Fernando Santos został oficjalnie zaprezentowany jako selekcjoner reprezentacji Polski. Doszło do tego w trakcie konferencji prasowej, na której Portugalczyk przedstawił swoje założenia i cele związane ze współpracą z biało-czerwonymi.
Fernando Santos zaczyna pracę z Polakami
Prezes PZPN Cezary Kulesza nie ukrywał, że wybór selekcjonera nie był łatwy. – Ostatnie tygodnie były dosyć burzliwe, poświęciliśmy dużo pracy, wybór był bardzo trudny. Dzisiaj dotarliśmy do celu.
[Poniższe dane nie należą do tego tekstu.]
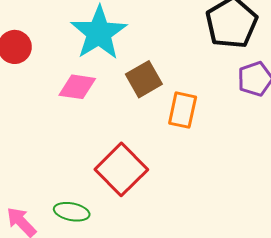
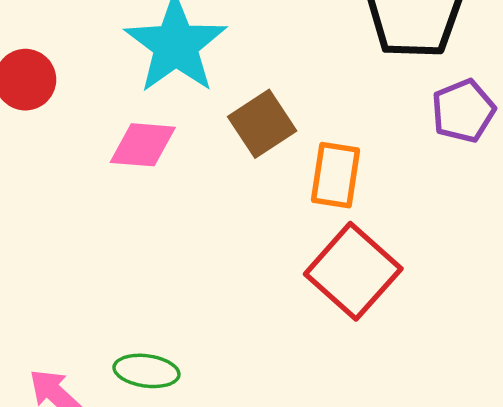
red square: (121, 169) -> (353, 271), moved

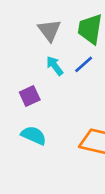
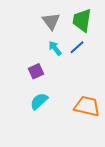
cyan semicircle: (34, 135) -> (39, 101), turned -66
Jako prezes PZPN uważam, że stać nas na wybór najlepszego selekcjonera, który jest aktualnie możliwy. Jako federacja również jesteśmy na to gotowi. Przede wszystkim zależało nam na tym, żeby trener miał już doświadczenie w prowadzeniu reprezentacji, żeby nie było tak, że trener przychodzi i się uczy prowadzenia kadry – przekazał Kulesza.
Następnie głos zabrał Fernando Santos. – W pierwszej kolejności chciałem podziękować prezesowi za zaufanie do mnie i moich współpracowników. To bardzo ważny dla mnie czynnik – mówił.
– To dla nas zaszczyt, bo mówimy o wielkim kraju. Polska jest wielkim krajem o niezwykle bogatej historii i kulturze (…). Od dzisiaj jestem Polakiem, jestem jednym z was. Będziemy robić wszystko, aby zapewnić Polakom dużo radości. Każdy sukces wymaga ciężkiej pracy. Szczęście nie spada z nieba, trzeba sobie na nie zapracować. Ale jestem pewien, że osiągniemy bardzo wiele dla reprezentacji Polski i wszystkich Polaków – podkreślał.
Santos już od lutego 2023 roku ma mieszkać w Polsce.